_Assignment_
Take the line containing "Pfälzer Weinfeste" and all lines after it to the end of the records, and output them exactly.

Transcribed page contents

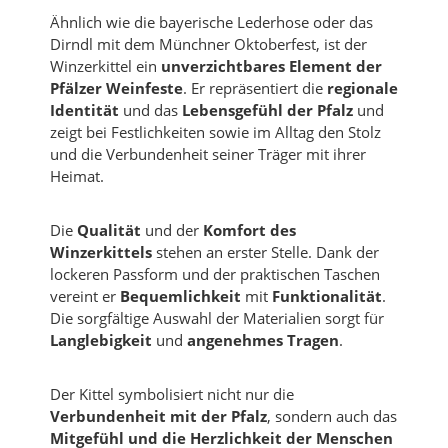
Ähnlich wie die bayerische Lederhose oder das
Dirndl mit dem Münchner Oktoberfest, ist der
Winzerkittel ein
unverzichtbares Element der
Pfälzer Weinfeste
. Er repräsentiert die
regionale
Identität
und das
Lebensgefühl der Pfalz
und
zeigt bei Festlichkeiten sowie im Alltag den Stolz
und die Verbundenheit seiner Träger mit ihrer
Heimat.
Die
Qualität
und der
Komfort des
Winzerkittels
stehen an erster Stelle. Dank der
lockeren Passform und der praktischen Taschen
vereint er
Bequemlichkeit
mit
Funktionalität
.
Die sorgfältige Auswahl der Materialien sorgt für
Langlebigkeit
und
angenehmes Tragen
.
Der Kittel symbolisiert nicht nur die
Verbundenheit mit der Pfalz
, sondern auch das
Mitgefühl und die Herzlichkeit der Menschen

_Answer space_
Pfälzer Weinfeste
. Er repräsentiert die
regionale
Identität
und das
Lebensgefühl der Pfalz
und
zeigt bei Festlichkeiten sowie im Alltag den Stolz
und die Verbundenheit seiner Träger mit ihrer
Heimat.
Die
Qualität
und der
Komfort des
Winzerkittels
stehen an erster Stelle. Dank der
lockeren Passform und der praktischen Taschen
vereint er
Bequemlichkeit
mit
Funktionalität
.
Die sorgfältige Auswahl der Materialien sorgt für
Langlebigkeit
und
angenehmes Tragen
.
Der Kittel symbolisiert nicht nur die
Verbundenheit mit der Pfalz
, sondern auch das
Mitgefühl und die Herzlichkeit der Menschen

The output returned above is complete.